Aus Online Mathematik Brückenkurs 2

The The equation \displaystyle z^{3}=-\text{1 } is a so-called binomial equation, which we solve by writing both sides in polar form. We have

\displaystyle \begin{align} & z=r\left( \cos \alpha +i\sin \alpha \right) \\ & -1=1\left( \cos \pi +i\sin \pi \right) \\ \end{align}

and, with the help of de Moivre's formula, the equation becomes

\displaystyle r^{3}\left( \cos 3\alpha +i\sin 3\alpha \right)=1\left( \cos \pi +i\sin \pi \right)

Both sides are equal when their magnitudes are equal and the arguments differ by a multiple of \displaystyle 2\pi ,

\displaystyle \left\{ \begin{array}{*{35}l} r^{3}=1 \\ 3\alpha =\pi +2n\pi \quad \left( n\text{ an arbitrary integer} \right)\text{ } \\ \end{array} \right.

which gives that

\displaystyle \left\{ \begin{array}{*{35}l} r=1 \\ \alpha =\frac{\pi }{3}+\frac{2n\pi }{3}\quad \left( n\text{ an arbitrary integer} \right)\text{ } \\ \end{array} \right.

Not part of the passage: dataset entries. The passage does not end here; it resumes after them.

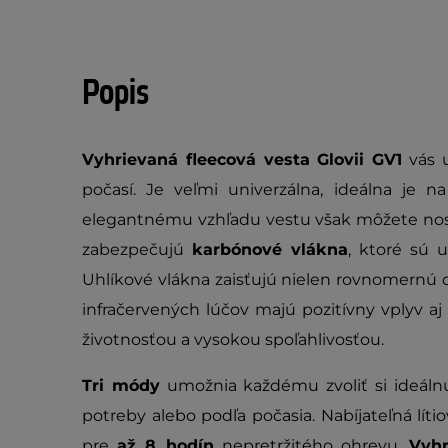
Popis
Vyhrievaná fleecová vesta Glovii GV1
vás u
počasí. Je veľmi univerzálna, ideálna je 
elegantnému vzhľadu vestu však môžete nosiť 
zabezpečujú
karbónové vlákna
, ktoré sú 
Uhlíkové vlákna zaisťujú nielen rovnomernú di
infračervených lúčov majú pozitívny vplyv a
životnosťou a vysokou spoľahlivosťou.
Tri módy
umožnia každému zvoliť si ideálnu
potreby alebo podľa počasia. Nabíjateľná líti
pre
až 8 hodín
nepretržitého ohrevu.
Vyhr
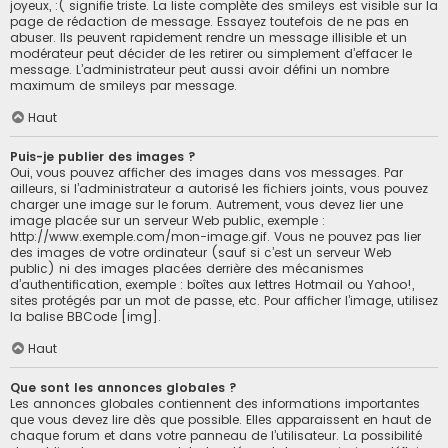
joyeux, :( signifie triste. La liste complète des smileys est visible sur la
page de rédaction de message. Essayez toutefois de ne pas en
abuser. Ils peuvent rapidement rendre un message illisible et un
modérateur peut décider de les retirer ou simplement d’effacer le
message. L’administrateur peut aussi avoir défini un nombre
maximum de smileys par message.
Haut
Puis-je publier des images ?
Oui, vous pouvez afficher des images dans vos messages. Par
ailleurs, si l’administrateur a autorisé les fichiers joints, vous pouvez
charger une image sur le forum. Autrement, vous devez lier une
image placée sur un serveur Web public, exemple :
http://www.exemple.com/mon-image.gif. Vous ne pouvez pas lier
des images de votre ordinateur (sauf si c’est un serveur Web
public) ni des images placées derrière des mécanismes
d’authentification, exemple : boîtes aux lettres Hotmail ou Yahoo!,
sites protégés par un mot de passe, etc. Pour afficher l’image, utilisez
la balise BBCode [img].
Haut
Que sont les annonces globales ?
Les annonces globales contiennent des informations importantes
que vous devez lire dès que possible. Elles apparaissent en haut de
chaque forum et dans votre panneau de l’utilisateur. La possibilité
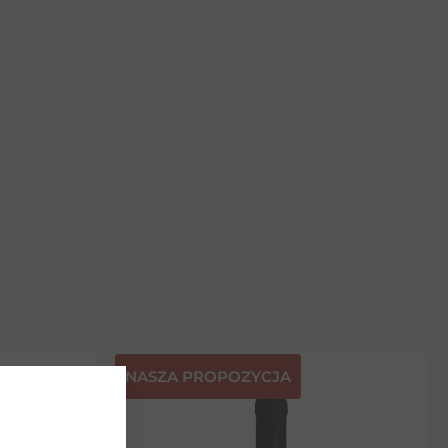
NASZA PROPOZYCJA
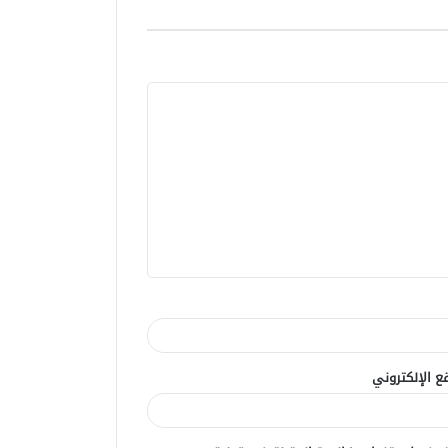
ع الإلكتروني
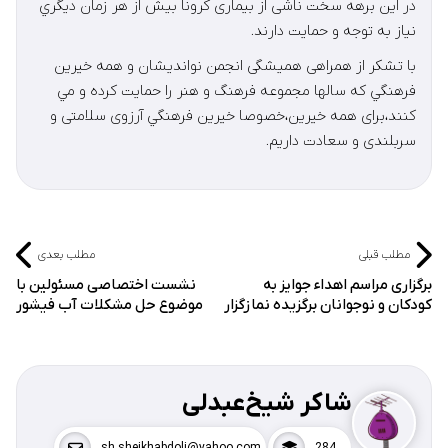
در اين برهه سخت ناشی از بيماری كرونا بيش از هر زمان ديگري
نياز به توجه و حمايت دارند.
با تشكر از همراهی هميشگی انجمن نوانديشان و همه خيرين
فرهنگي كه سالها مجموعه فرهنگ و هنر را حمايت كرده و مي
كنند،برای همه خيرين،خصوصا خيرين فرهنگي آرزوی سلامتی و
سربلندی و سعادت داريم.
مطلب قبلی
مطلب بعدی
برگزاری مراسم اهداء جوایز به
نشست اختصاصی مسئولین با
کودکان و نوجوانان برگزیده نمازگزار
موضوع حل مشکلات آب فیشور
شاکر شیخ‌عبدلی
sh.sheikhabdoli@yahoo.com
284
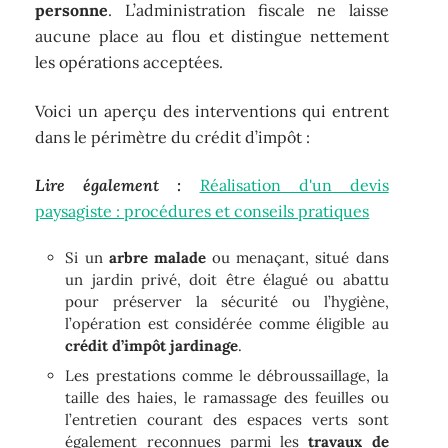
personne
. L’administration fiscale ne laisse
aucune place au flou et distingue nettement
les opérations acceptées.
Voici un aperçu des interventions qui entrent
dans le périmètre du crédit d’impôt :
Lire également :
Réalisation d'un devis
paysagiste : procédures et conseils pratiques
Si un
arbre malade
ou menaçant, situé dans
un jardin privé, doit être élagué ou abattu
pour préserver la sécurité ou l’hygiène,
l’opération est considérée comme éligible au
crédit d’impôt jardinage
.
Les prestations comme le débroussaillage, la
taille des haies, le ramassage des feuilles ou
l’entretien courant des espaces verts sont
également reconnues parmi les
travaux de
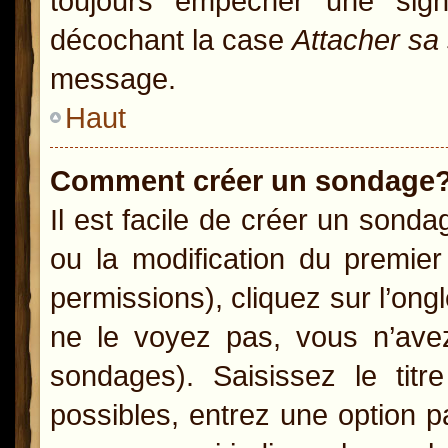
toujours empêcher une sig
décochant la case
Attacher sa
message.
Haut
Comment créer un sondage
Il est facile de créer un sonda
ou la modification du premie
permissions), cliquez sur l’ong
ne le voyez pas, vous n’ave
sondages). Saisissez le ti
possibles, entrez une option 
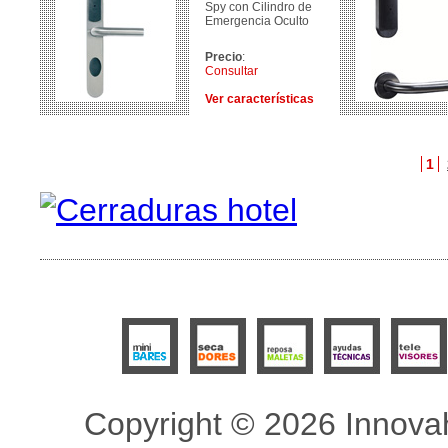
Spy con Cilindro de
Emergencia Oculto
Precio
:
Consultar
Ver características
1
Copyright © 2026 Innovah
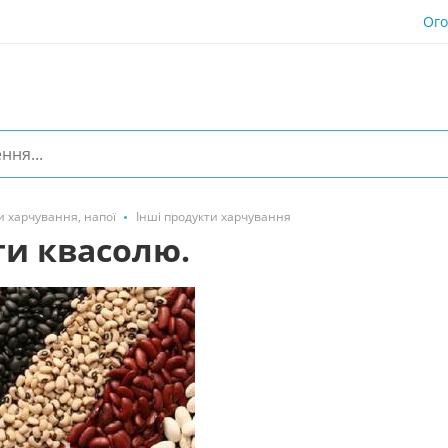
Ог
и харчування, напої
Інші продукти харчування
ти квасолю.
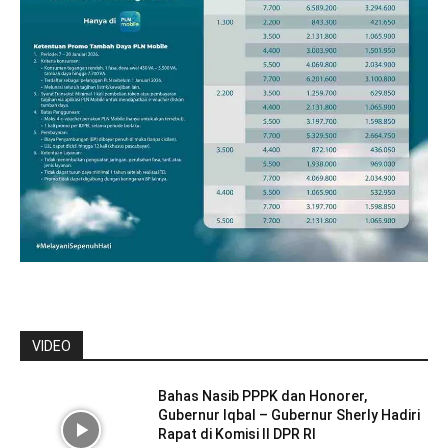
VIDEO
Bahas Nasib PPPK dan Honorer,
Gubernur Iqbal – Gubernur Sherly Hadiri
Rapat di Komisi II DPR RI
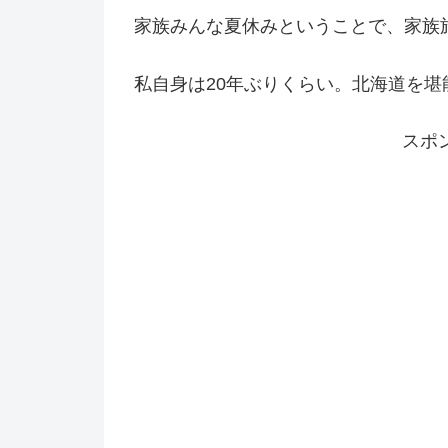
家族みんな夏休みということで、家族
私自身は20年ぶりくらい。北海道を堪
スポ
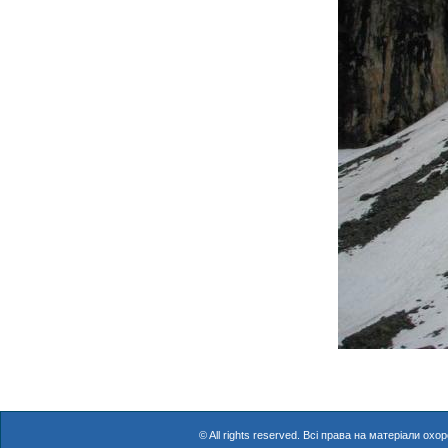
© All rights reserved. Всі права на матеріали о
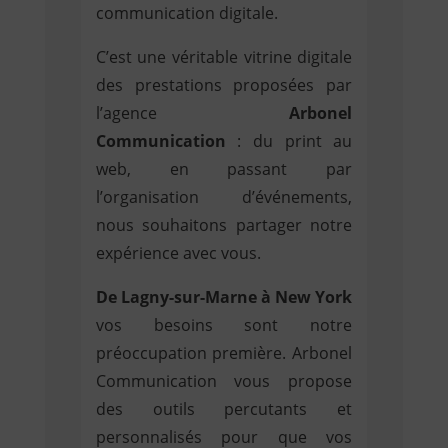
communication digitale.
C’est une véritable vitrine digitale
des prestations proposées par
l’agence
Arbonel
Communication
: du print au
web, en passant par
l’organisation d’événements,
nous souhaitons partager notre
expérience avec vous.
De Lagny-sur-Marne à New York
vos besoins sont notre
préoccupation première. Arbonel
Communication vous propose
des outils percutants et
personnalisés pour que vos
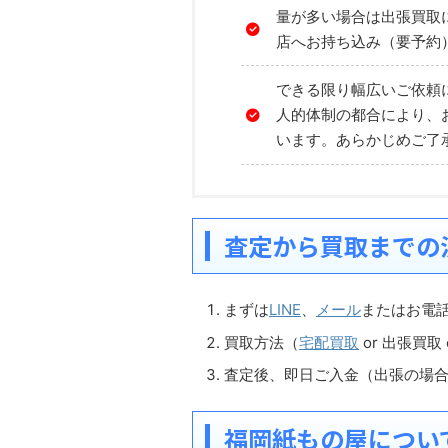
量が多い場合は出張買取
店へお持ち込み（要予約
できる限り幅広いご依頼
人的体制の都合により、
います。あらかじめご了
査定から買取までの
まずは
LINE
、
メール
またはお電
買取方法（
宅配買取
or 出張買取
査定後、即日ご入金（出張の場
福岡紙もの屋につい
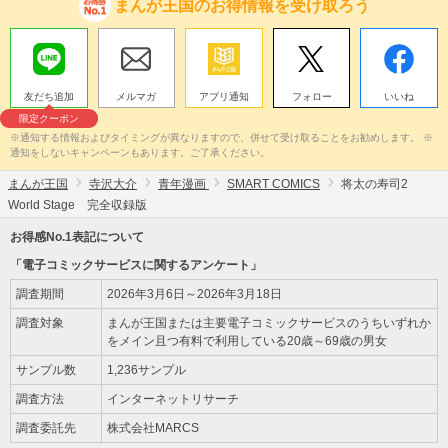
まんが王国のお得情報を受け取ろう
友だち追加
メルマガ
アプリ通知
フォロー
いいね
限定クーポン
※通知する情報およびタイミングが異なりますので、併せて受け取ることをお勧めします。 ※
通知をしないキャンペーンもあります。ご了承ください。
まんが王国
寺沢大介
青年漫画
SMART COMICS
将太の寿司2
World Stage 完全収録版
お得感No.1表記について
「電子コミックサービスに関するアンケート」
調査期間
2026年3月6日～2026年3月18日
調査対象
まんが王国または主要電子コミックサービスのうちいずれか
をメイン且つ有料で利用している20歳～69歳の男女
サンプル数
1,236サンプル
調査方法
インターネットリサーチ
調査委託先
株式会社MARCS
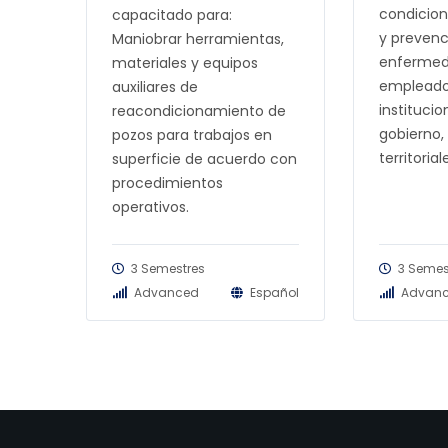
condicion
capacitado para:
y prevenc
Maniobrar herramientas,
enfermed
materiales y equipos
empleado
auxiliares de
institucio
reacondicionamiento de
gobierno,
pozos para trabajos en
territorial
superficie de acuerdo con
procedimientos
operativos.
3 Semestres
3 Semes
Advanced
Español
Advan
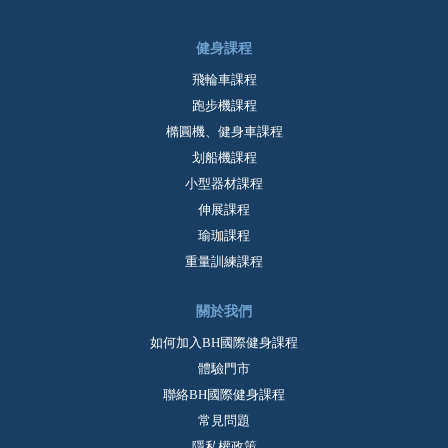
健身課程
飛輪車課程
跑步機課程
橢圓機、健身車課程
划船機課程
小型器材課程
伸展課程
瑜珈課程
重量訓練課程
關於我們
如何加入BH國際健身課程
體驗門市
聯絡BH國際健身課程
常見問題
隱私權政策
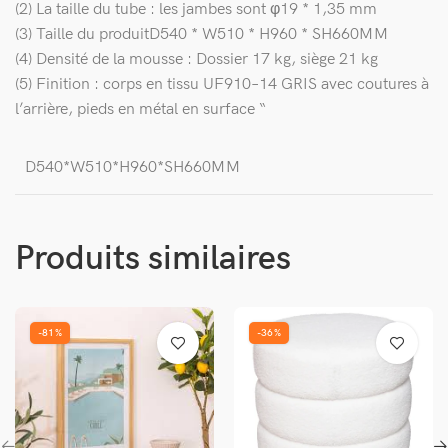
(2
)
La
taille
du
tube
:
les
jambes
sont
φ19
*
1
,
35
mm
(3
)
Taille
du
produitD540
*
W510
*
H960
*
SH660MM
(4
)
Densité
de
la
mousse
:
Dossier
17
kg
,
siège
21
kg
(5
)
Finition
:
corps
en
tissu
UF910
–
14
GRIS
avec
coutures
à
l
’
arrière
,
pieds
en
métal
en
surface
“
D540*W510*H960*SH660MM
Produits similaires
-81%
-36%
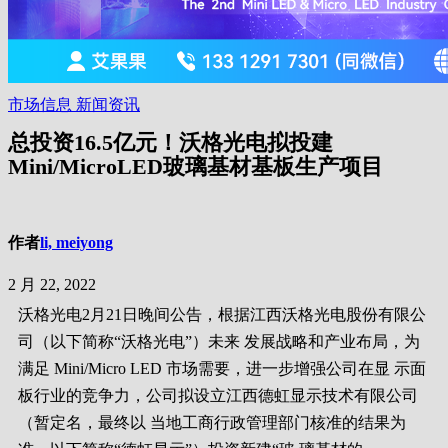
市场信息
新闻资讯
总投资16.5亿元！沃格光电拟投建
Mini/MicroLED玻璃基材基板生产项目
作者
li, meiyong
2 月 22, 2022
沃格光电2月21日晚间公告，根据江西沃格光电股份有限公
司（以下简称“沃格光电”）未来 发展战略和产业布局，为
满足 Mini/Micro LED 市场需要，进一步增强公司在显 示面
板行业的竞争力，公司拟设立江西德虹显示技术有限公司
（暂定名，最终以 当地工商行政管理部门核准的结果为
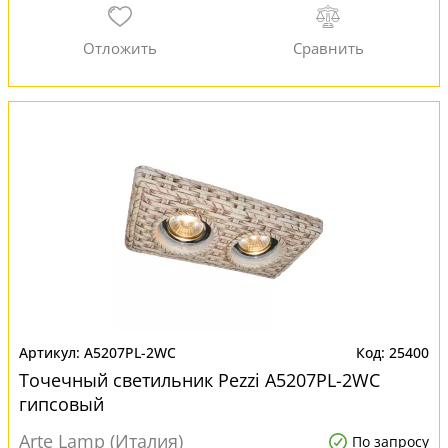
A5207PL-2WC
25400
Точечный светильник Pezzi A5207PL-2WC
гипсовый
Arte Lamp (Италия)
По запросу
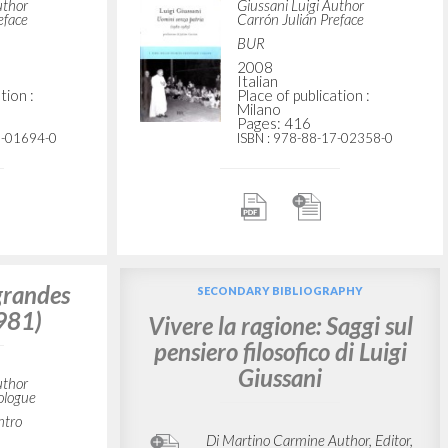
uthor
Giussani Luigi Author
eface
Carrón Julián Preface
BUR
2008
Italian
tion :
Place of publication :
Milano
Pages: 416
7-01694-0
ISBN
: 978-88-17-02358-0
grandes
SECONDARY BIBLIOGRAPHY
981)
Vivere la ragione: Saggi sul
pensiero filosofico di Luigi
Giussani
uthor
ologue
ntro
Di Martino Carmine Author, Editor,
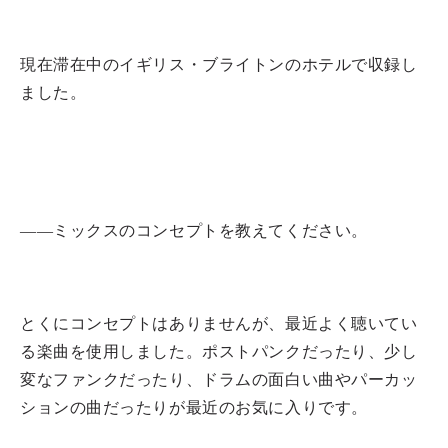
現在滞在中のイギリス・ブライトンのホテルで収録し
ました。
――ミックスのコンセプトを教えてください。
とくにコンセプトはありませんが、最近よく聴いてい
る楽曲を使用しました。ポストパンクだったり、少し
変なファンクだったり、ドラムの面白い曲やパーカッ
ションの曲だったりが最近のお気に入りです。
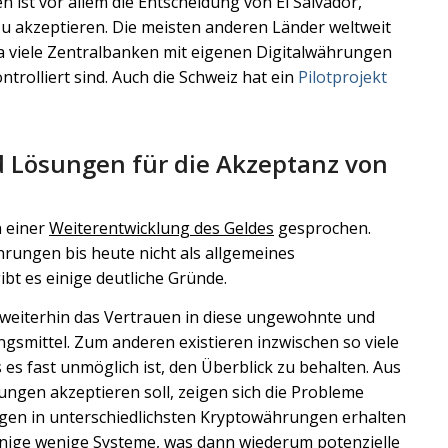
n ist vor allem die Entscheidung von El Salvador,
u akzeptieren. Die meisten anderen Länder weltweit
 da viele Zentralbanken mit eigenen Digitalwährungen
ntrolliert sind. Auch die Schweiz hat ein
Pilotprojekt
 Lösungen für die Akzeptanz von
 einer
Weiterentwicklung des Geldes
gesprochen.
rungen bis heute nicht als allgemeines
bt es einige deutliche Gründe.
 weiterhin das Vertrauen in diese ungewohnte und
ngsmittel. Zum anderen existieren inzwischen so viele
s fast unmöglich ist, den Überblick zu behalten. Aus
ungen akzeptieren soll, zeigen sich die Probleme
ngen in unterschiedlichsten Kryptowährungen erhalten
inige wenige Systeme, was dann wiederum potenzielle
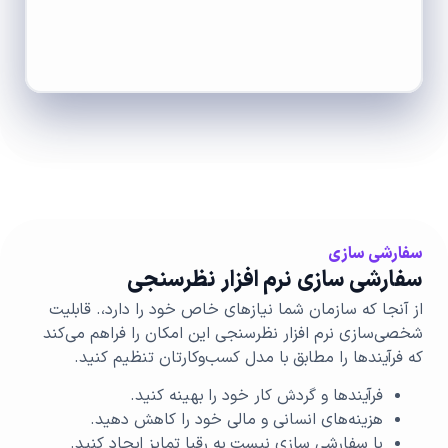
سفارشی سازی
سفارشی سازی نرم افزار نظرسنجی
از آنجا که سازمان شما نیازهای خاص خود را دارد،. قابلیت
شخصی‌سازی نرم افزار نظرسنجی این امکان را فراهم می‌کند
که فرآیندها را مطابق با مدل کسب‌وکارتان تنظیم کنید.
فرآیندها و گردش کار خود را بهینه کنید.
هزینه‌های انسانی و مالی خود را کاهش دهید.
با سفارشی سازی نیست به رقبا تمایز ایجاد کنید.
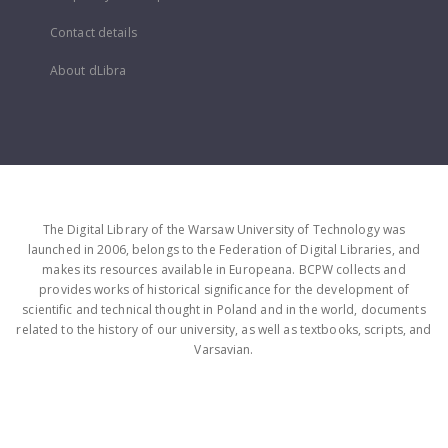
Contact details
About dLibra
The Digital Library of the Warsaw University of Technology was
launched in 2006, belongs to the Federation of Digital Libraries, and
makes its resources available in Europeana. BCPW collects and
provides works of historical significance for the development of
scientific and technical thought in Poland and in the world, documents
related to the history of our university, as well as textbooks, scripts, and
Varsavian.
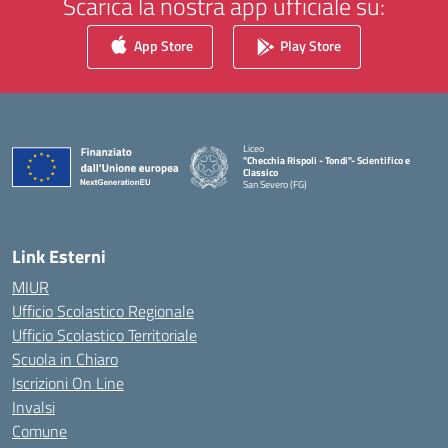
Scarica la nostra app ufficiale su:
App Store
Play Store
Liceo
"Checchia Rispoli - Tondi"- Scientifico e
Classico
San Severo (FG)
— Visita la pagina iniziale della scuola
Link Esterni
MIUR
Ufficio Scolastico Regionale
Ufficio Scolastico Territoriale
Scuola in Chiaro
Iscrizioni On Line
Invalsi
Comune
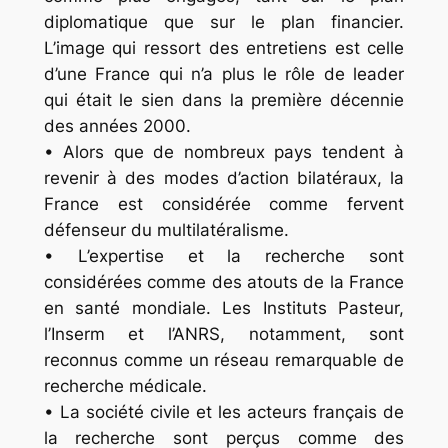
diplomatique que sur le plan financier.
L’image qui ressort des entretiens est celle
d’une France qui n’a plus le rôle de leader
qui était le sien dans la première décennie
des années 2000.
• Alors que de nombreux pays tendent à
revenir à des modes d’action bilatéraux, la
France est considérée comme fervent
défenseur du multilatéralisme.
• L’expertise et la recherche sont
considérées comme des atouts de la France
en santé mondiale. Les Instituts Pasteur,
l’Inserm et l’ANRS, notamment, sont
reconnus comme un réseau remarquable de
recherche médicale.
• La société civile et les acteurs français de
la recherche sont perçus comme des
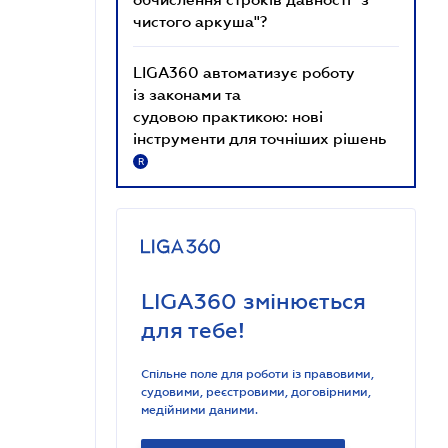
чистого аркуша"?
LIGA360 автоматизує роботу
із законами та
судовою практикою: нові
інструменти для точніших рішень
R
LIGA360 змінюється
для тебе!
Спільне поле для роботи із правовими,
судовими, реєстровими, договірними,
медійними даними.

For every third integer \displaystyle n, the solution formula gives in principal the same value for the argument (the difference is a multiple of \displaystyle 2\pi ), so the equation has in reality three solutions (for \displaystyle n=0,\ 1 and \displaystyle \text{2}):

\displaystyle z=\left\{ \begin{array}{*{35}l} 1\centerdot \left( \cos \frac{\pi }{3}+i\sin \frac{\pi }{3} \right) \\ 1\centerdot \left( \cos \pi +i\sin \pi \right) \\ 1\centerdot \left( \cos \frac{5\pi }{3}+i\sin \frac{5\pi }{3} \right) \\ \end{array} \right.=\left\{ \begin{array}{*{35}l} \frac{1+i\sqrt{3}}{2} \\ -1 \\ \frac{1-i\sqrt{3}}{2} \\ \end{array} \right.

We obtain the typical behaviour that the solutions are corner points in a regular polygon (a triangle in this case because the degree of the equation is \displaystyle \text{3}).